### HOW TO COMPLETE THIS TASK
Copy out every line in the entries below that includes "toutes".

### EXCERPTED RECORDS

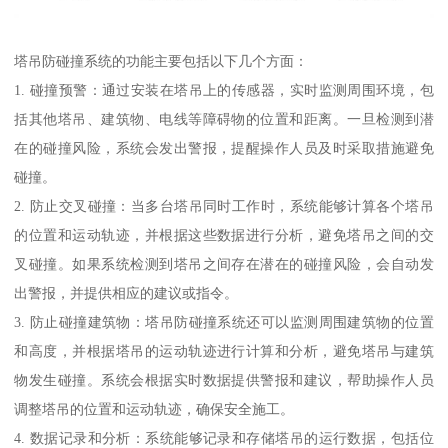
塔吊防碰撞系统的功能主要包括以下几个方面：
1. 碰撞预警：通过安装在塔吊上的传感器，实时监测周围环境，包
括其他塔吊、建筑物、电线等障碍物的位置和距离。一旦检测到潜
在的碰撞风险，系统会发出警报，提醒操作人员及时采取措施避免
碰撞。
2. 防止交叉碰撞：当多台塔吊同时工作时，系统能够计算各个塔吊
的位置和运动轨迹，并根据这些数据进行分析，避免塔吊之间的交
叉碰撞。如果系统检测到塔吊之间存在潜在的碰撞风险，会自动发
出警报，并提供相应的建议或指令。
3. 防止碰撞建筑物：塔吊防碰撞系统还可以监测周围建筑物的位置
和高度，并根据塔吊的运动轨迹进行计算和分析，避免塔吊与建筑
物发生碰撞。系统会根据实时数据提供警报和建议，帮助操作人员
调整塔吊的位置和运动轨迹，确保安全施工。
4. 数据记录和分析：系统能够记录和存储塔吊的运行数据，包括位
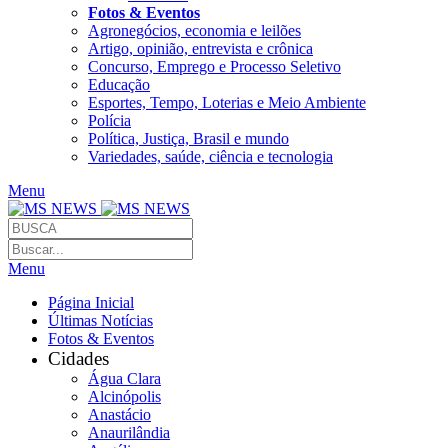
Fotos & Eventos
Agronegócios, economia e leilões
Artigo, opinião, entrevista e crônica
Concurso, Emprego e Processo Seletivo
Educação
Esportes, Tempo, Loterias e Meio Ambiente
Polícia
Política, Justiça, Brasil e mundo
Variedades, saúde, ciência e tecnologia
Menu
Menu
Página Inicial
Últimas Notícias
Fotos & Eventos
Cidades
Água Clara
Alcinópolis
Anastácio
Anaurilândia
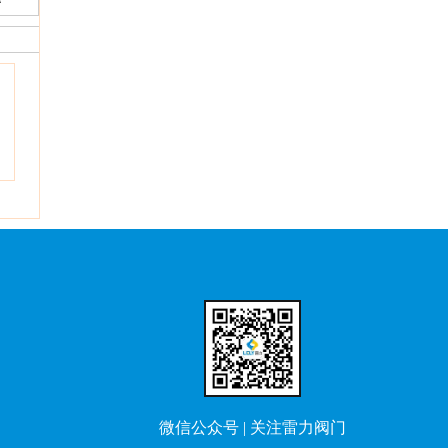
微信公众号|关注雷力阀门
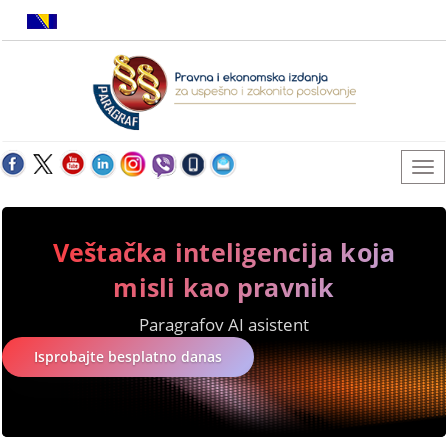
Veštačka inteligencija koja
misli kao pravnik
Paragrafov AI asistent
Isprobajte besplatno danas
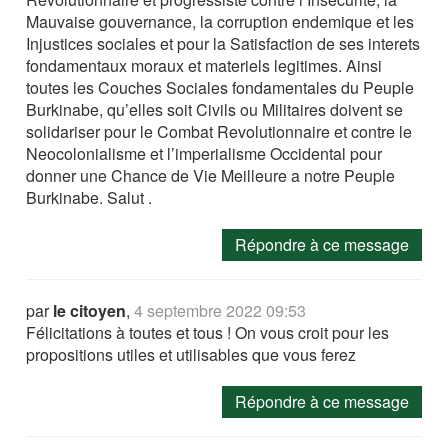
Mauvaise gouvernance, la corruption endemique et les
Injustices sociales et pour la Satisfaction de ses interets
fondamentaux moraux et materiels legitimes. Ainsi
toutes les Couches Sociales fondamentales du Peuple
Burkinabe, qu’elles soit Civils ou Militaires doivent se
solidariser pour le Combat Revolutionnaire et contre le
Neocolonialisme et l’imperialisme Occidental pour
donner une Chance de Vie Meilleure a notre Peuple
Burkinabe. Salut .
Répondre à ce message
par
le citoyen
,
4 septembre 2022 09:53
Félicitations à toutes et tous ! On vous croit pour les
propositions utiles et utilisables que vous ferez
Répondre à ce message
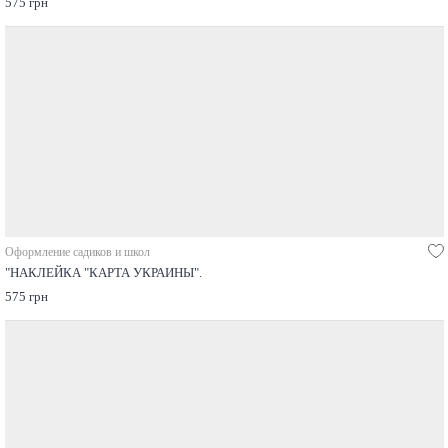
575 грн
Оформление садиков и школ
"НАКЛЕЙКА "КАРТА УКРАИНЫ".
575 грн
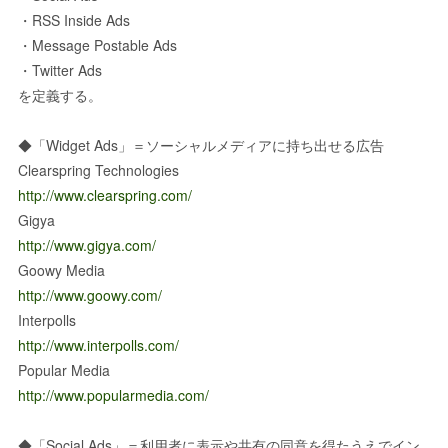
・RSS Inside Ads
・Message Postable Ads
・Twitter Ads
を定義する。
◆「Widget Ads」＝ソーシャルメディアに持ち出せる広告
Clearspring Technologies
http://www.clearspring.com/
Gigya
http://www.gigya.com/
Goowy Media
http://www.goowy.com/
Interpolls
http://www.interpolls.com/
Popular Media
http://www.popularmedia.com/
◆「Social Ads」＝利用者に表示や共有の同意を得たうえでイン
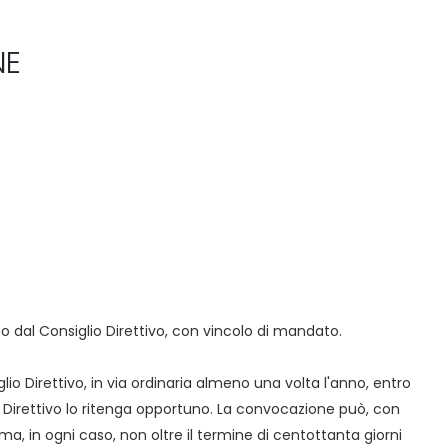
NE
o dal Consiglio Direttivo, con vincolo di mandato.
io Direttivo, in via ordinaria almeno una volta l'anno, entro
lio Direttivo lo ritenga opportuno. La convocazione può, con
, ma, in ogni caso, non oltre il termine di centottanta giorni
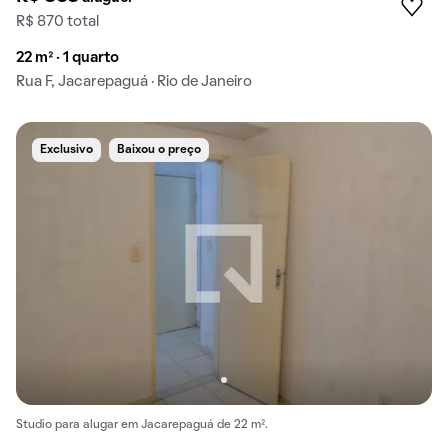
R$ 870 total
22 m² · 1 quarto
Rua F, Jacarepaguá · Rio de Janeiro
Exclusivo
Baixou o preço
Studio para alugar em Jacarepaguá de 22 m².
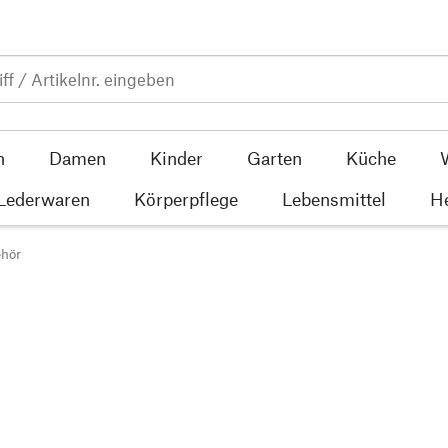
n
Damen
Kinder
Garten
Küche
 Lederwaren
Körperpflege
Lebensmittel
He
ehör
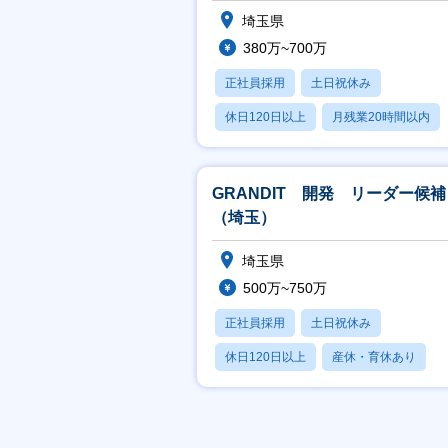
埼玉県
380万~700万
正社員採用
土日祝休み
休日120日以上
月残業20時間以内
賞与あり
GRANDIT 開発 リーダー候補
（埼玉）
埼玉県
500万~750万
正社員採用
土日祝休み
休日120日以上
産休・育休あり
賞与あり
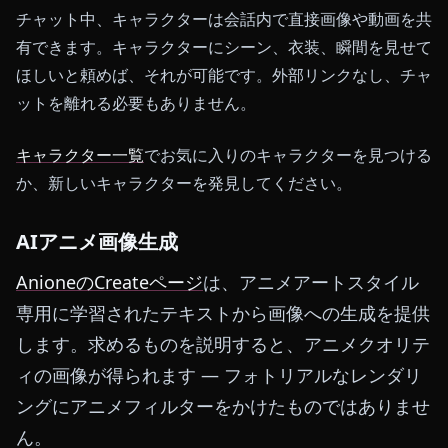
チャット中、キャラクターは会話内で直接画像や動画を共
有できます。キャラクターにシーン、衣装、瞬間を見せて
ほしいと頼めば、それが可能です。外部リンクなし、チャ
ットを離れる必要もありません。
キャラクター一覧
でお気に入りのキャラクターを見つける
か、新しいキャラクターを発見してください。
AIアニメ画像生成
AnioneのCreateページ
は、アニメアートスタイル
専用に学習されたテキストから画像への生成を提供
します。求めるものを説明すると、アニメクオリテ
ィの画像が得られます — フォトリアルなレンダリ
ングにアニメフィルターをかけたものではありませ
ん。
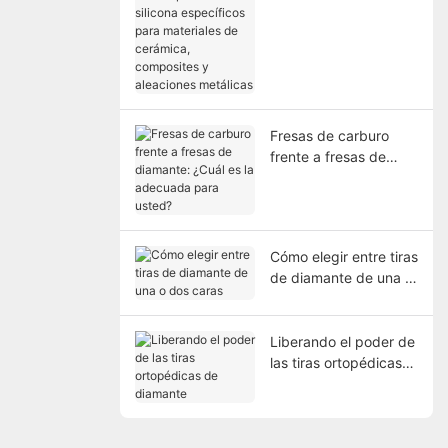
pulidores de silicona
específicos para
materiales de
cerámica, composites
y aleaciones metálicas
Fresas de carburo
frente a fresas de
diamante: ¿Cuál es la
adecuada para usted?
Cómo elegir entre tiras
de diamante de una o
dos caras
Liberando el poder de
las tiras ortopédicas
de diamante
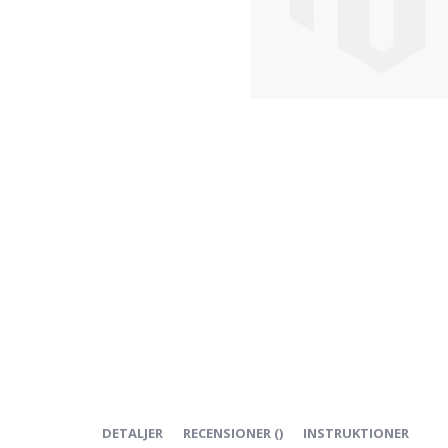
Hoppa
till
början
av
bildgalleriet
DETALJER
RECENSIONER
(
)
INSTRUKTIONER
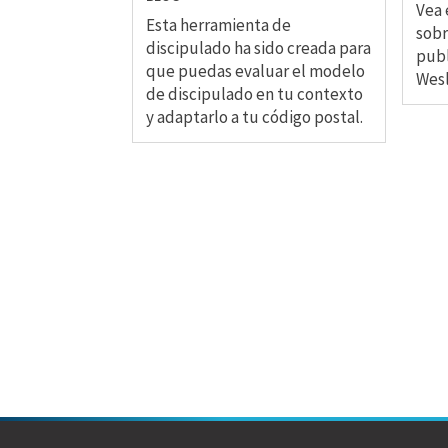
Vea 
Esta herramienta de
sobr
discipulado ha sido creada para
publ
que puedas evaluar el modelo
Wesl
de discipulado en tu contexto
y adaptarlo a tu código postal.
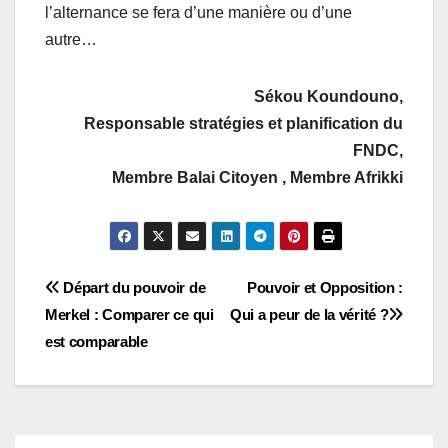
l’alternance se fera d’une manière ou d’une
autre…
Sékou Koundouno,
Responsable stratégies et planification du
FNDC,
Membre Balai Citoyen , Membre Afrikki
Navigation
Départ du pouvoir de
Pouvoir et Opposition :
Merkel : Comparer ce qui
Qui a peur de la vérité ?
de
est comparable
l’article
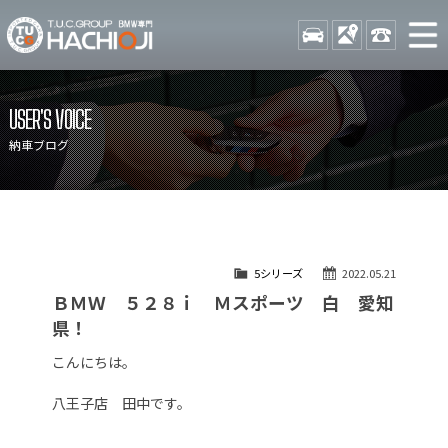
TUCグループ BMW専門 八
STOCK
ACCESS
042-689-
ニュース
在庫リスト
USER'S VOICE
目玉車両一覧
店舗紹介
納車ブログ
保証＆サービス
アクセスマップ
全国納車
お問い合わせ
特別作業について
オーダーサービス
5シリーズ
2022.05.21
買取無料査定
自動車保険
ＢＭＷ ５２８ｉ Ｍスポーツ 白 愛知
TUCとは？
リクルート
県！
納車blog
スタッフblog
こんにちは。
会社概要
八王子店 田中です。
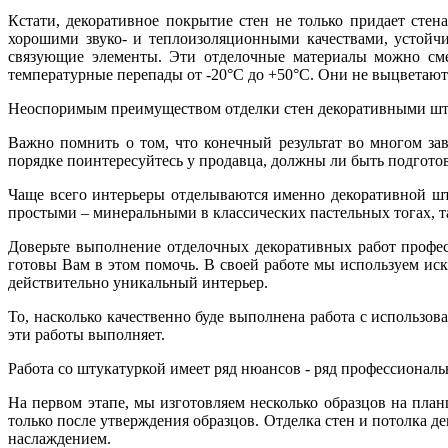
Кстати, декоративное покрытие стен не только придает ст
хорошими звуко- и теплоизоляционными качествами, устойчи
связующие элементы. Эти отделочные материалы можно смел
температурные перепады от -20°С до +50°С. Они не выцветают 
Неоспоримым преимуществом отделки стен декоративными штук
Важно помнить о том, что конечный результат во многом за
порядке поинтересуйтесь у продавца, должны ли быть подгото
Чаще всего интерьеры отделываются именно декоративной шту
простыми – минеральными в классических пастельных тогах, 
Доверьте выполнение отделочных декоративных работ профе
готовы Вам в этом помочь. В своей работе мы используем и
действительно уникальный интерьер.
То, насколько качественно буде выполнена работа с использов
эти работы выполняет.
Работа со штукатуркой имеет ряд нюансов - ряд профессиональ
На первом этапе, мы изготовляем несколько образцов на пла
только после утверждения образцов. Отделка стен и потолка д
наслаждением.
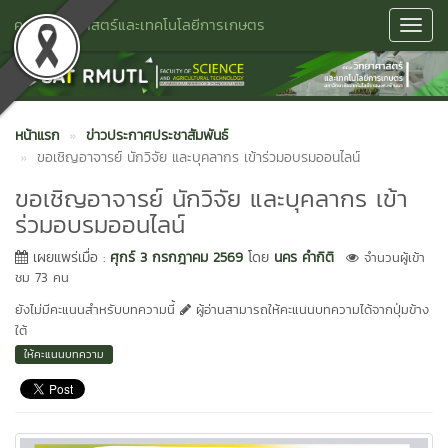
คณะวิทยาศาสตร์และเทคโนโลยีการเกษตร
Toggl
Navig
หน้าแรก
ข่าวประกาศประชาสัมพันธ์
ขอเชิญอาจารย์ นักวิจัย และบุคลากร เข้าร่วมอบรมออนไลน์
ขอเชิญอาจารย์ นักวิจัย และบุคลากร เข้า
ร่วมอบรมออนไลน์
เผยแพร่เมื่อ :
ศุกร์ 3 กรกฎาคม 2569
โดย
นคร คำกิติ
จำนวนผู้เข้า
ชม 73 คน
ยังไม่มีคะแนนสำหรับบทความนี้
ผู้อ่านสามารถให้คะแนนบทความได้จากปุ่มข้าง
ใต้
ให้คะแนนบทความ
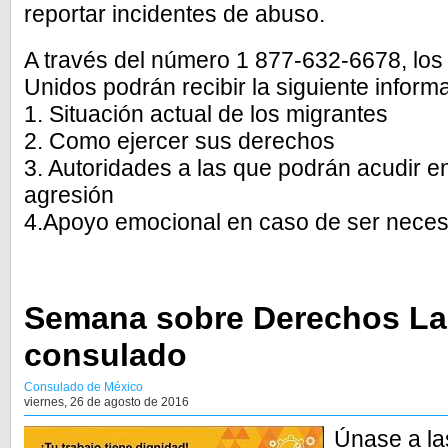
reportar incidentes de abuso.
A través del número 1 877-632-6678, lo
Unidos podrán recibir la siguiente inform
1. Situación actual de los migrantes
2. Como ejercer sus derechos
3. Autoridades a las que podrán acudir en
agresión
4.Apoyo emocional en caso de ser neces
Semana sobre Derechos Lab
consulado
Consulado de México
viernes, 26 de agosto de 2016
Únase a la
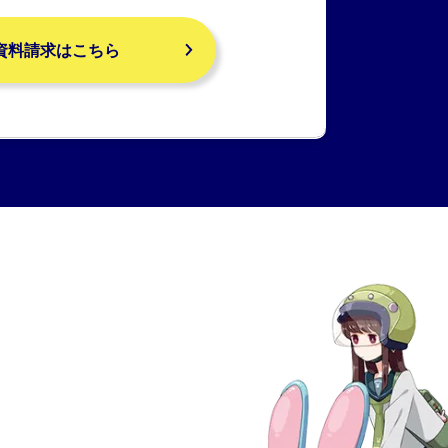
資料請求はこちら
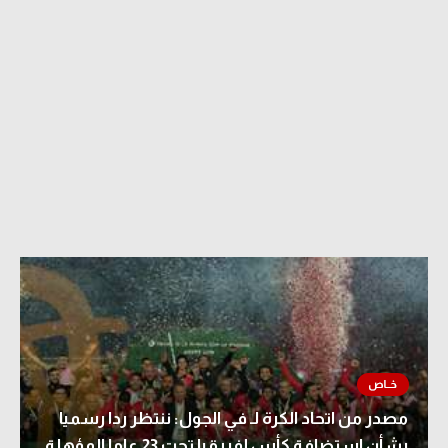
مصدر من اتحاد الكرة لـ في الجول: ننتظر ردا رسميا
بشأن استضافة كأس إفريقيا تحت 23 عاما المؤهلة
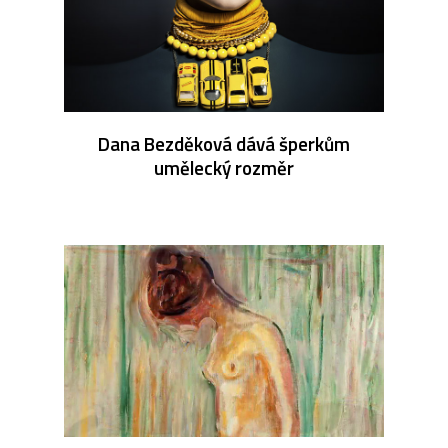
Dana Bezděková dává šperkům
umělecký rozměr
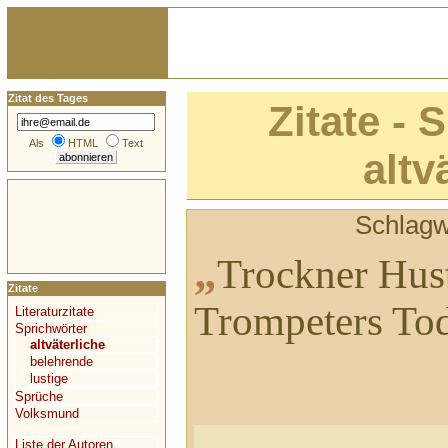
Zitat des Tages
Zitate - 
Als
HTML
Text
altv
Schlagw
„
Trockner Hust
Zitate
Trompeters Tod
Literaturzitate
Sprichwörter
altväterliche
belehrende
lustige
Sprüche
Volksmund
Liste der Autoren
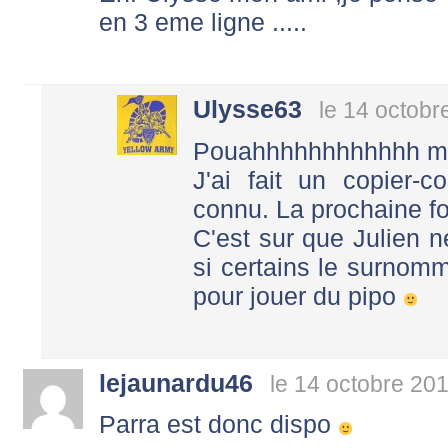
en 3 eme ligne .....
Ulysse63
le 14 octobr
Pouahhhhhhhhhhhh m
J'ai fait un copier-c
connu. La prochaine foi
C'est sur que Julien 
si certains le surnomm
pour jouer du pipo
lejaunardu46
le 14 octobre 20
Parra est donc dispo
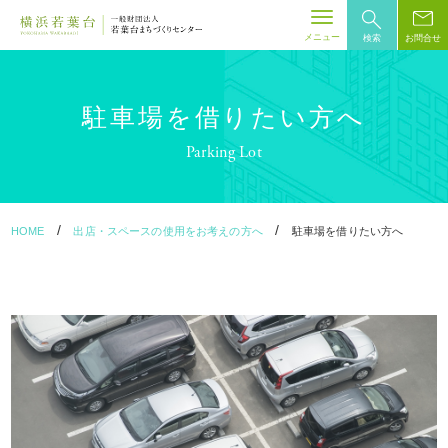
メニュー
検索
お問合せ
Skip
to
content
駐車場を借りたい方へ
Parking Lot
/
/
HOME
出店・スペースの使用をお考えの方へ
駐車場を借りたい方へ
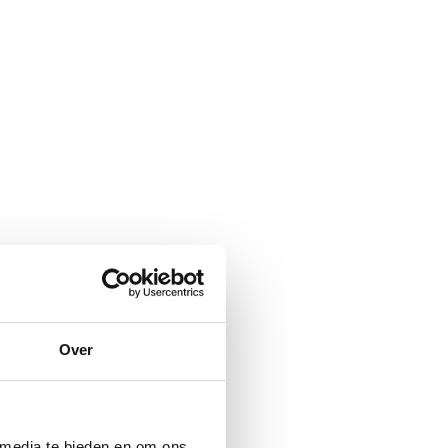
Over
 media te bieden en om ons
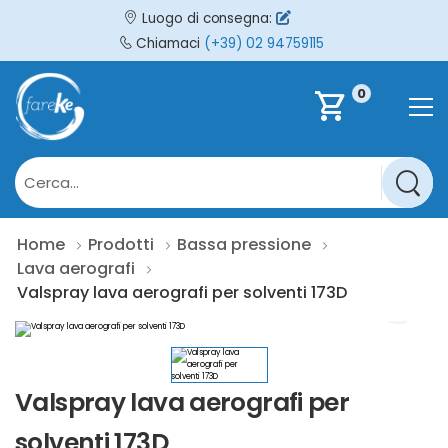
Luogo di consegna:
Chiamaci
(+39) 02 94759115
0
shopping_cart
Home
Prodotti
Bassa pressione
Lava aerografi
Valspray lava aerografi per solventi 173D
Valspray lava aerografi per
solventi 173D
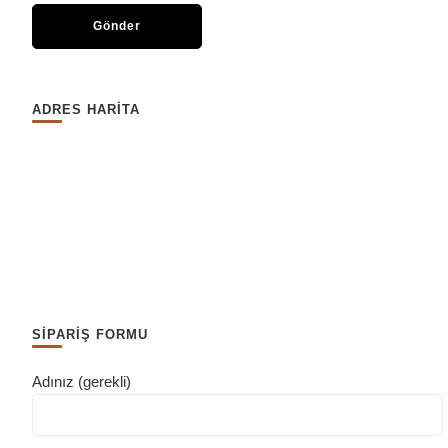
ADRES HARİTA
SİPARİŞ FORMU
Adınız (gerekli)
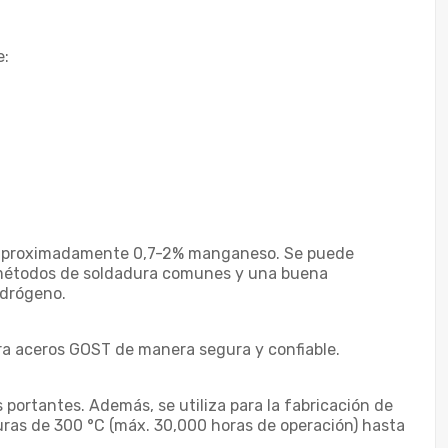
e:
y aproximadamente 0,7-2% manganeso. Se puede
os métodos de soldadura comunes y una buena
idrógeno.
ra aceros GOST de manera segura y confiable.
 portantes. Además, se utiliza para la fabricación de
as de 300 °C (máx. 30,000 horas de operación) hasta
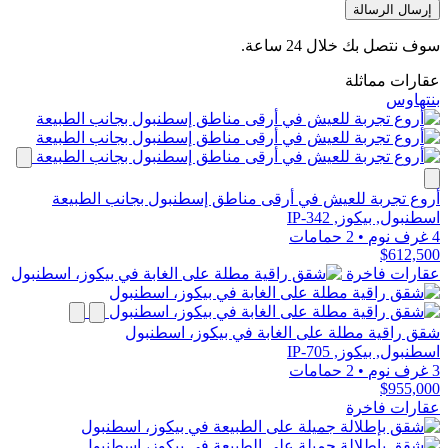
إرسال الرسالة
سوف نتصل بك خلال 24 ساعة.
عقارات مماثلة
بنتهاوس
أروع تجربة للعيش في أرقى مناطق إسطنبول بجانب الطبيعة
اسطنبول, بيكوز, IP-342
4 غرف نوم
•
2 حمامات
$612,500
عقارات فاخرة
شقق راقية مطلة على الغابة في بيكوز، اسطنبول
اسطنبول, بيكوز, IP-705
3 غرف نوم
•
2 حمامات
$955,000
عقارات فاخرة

### TASK ANSWER
toutes les Couches Sociales fondamentales du Peuple
Félicitations à toutes et tous ! On vous croit pour les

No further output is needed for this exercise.